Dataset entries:
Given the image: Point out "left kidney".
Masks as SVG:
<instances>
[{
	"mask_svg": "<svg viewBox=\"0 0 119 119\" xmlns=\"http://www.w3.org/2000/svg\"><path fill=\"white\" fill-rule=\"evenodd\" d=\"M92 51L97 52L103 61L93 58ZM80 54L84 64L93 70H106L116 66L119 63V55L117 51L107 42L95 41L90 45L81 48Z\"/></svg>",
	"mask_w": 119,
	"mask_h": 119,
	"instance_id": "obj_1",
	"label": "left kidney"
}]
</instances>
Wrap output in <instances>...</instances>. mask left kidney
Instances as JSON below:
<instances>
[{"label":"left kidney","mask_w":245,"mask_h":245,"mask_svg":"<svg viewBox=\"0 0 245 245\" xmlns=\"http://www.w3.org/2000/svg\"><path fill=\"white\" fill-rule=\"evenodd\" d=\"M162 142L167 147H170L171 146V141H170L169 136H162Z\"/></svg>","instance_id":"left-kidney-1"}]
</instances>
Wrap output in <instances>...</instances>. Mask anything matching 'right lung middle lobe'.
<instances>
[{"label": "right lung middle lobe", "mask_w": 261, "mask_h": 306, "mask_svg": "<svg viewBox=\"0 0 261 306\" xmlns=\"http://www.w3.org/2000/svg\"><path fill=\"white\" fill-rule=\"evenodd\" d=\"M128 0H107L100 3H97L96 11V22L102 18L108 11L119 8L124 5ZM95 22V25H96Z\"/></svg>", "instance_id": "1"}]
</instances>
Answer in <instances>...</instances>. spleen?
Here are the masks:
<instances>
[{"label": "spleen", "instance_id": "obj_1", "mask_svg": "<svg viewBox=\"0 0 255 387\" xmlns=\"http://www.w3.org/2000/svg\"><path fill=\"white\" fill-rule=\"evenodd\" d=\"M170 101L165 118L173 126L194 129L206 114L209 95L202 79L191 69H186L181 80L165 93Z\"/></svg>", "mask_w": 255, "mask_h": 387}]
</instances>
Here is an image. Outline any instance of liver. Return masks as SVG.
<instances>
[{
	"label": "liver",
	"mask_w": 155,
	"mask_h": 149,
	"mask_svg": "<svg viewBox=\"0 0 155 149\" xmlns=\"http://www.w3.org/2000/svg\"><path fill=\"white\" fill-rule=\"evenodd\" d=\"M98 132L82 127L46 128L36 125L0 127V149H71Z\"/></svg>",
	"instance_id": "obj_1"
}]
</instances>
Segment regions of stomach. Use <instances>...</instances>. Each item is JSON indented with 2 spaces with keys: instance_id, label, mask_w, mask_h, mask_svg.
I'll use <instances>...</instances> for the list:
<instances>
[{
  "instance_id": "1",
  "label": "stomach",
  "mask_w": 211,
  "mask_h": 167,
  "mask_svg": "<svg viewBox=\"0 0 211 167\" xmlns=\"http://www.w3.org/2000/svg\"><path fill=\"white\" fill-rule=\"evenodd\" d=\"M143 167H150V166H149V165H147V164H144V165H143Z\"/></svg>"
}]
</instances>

### Your assignment
Retype, without changes, the lines from the line holding "Answer in <instances>...</instances>. spleen?" to the end of the data, both ends included.

### Written response
Answer in <instances>...</instances>. spleen?
Here are the masks:
<instances>
[{"label": "spleen", "instance_id": "obj_1", "mask_svg": "<svg viewBox=\"0 0 255 387\" xmlns=\"http://www.w3.org/2000/svg\"><path fill=\"white\" fill-rule=\"evenodd\" d=\"M170 101L165 118L173 126L194 129L206 114L209 95L202 79L191 69H186L181 80L165 93Z\"/></svg>", "mask_w": 255, "mask_h": 387}]
</instances>
Here is an image. Outline any instance of liver. Return masks as SVG.
<instances>
[{
	"label": "liver",
	"mask_w": 155,
	"mask_h": 149,
	"mask_svg": "<svg viewBox=\"0 0 155 149\" xmlns=\"http://www.w3.org/2000/svg\"><path fill=\"white\" fill-rule=\"evenodd\" d=\"M98 132L82 127L46 128L36 125L0 127V149H71Z\"/></svg>",
	"instance_id": "obj_1"
}]
</instances>
Segment regions of stomach. Use <instances>...</instances>. Each item is JSON indented with 2 spaces with keys: instance_id, label, mask_w, mask_h, mask_svg.
I'll use <instances>...</instances> for the list:
<instances>
[{
  "instance_id": "1",
  "label": "stomach",
  "mask_w": 211,
  "mask_h": 167,
  "mask_svg": "<svg viewBox=\"0 0 211 167\" xmlns=\"http://www.w3.org/2000/svg\"><path fill=\"white\" fill-rule=\"evenodd\" d=\"M143 167H150V166H149V165H147V164H144V165H143Z\"/></svg>"
}]
</instances>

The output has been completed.